INSTRUCTIONS FOR THE TASK
Say how many of the lines below hold "iPhone", writing the number and nothing more.

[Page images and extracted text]
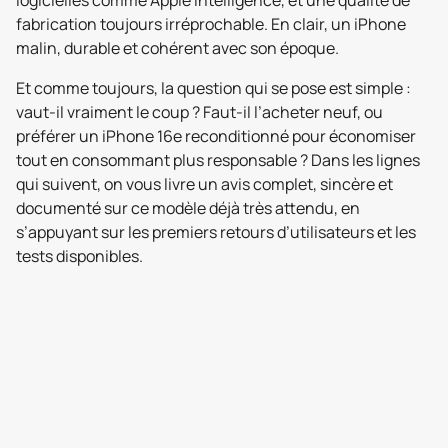
logicielles comme Apple Intelligence, et une qualité de
fabrication toujours irréprochable. En clair, un iPhone
malin, durable et cohérent avec son époque.
Et comme toujours, la question qui se pose est simple :
vaut-il vraiment le coup ? Faut-il l’acheter neuf, ou
préférer un iPhone 16e reconditionné pour économiser
tout en consommant plus responsable ? Dans les lignes
qui suivent, on vous livre un avis complet, sincère et
documenté sur ce modèle déjà très attendu, en
s’appuyant sur les premiers retours d’utilisateurs et les
tests disponibles.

TASK RESULT
2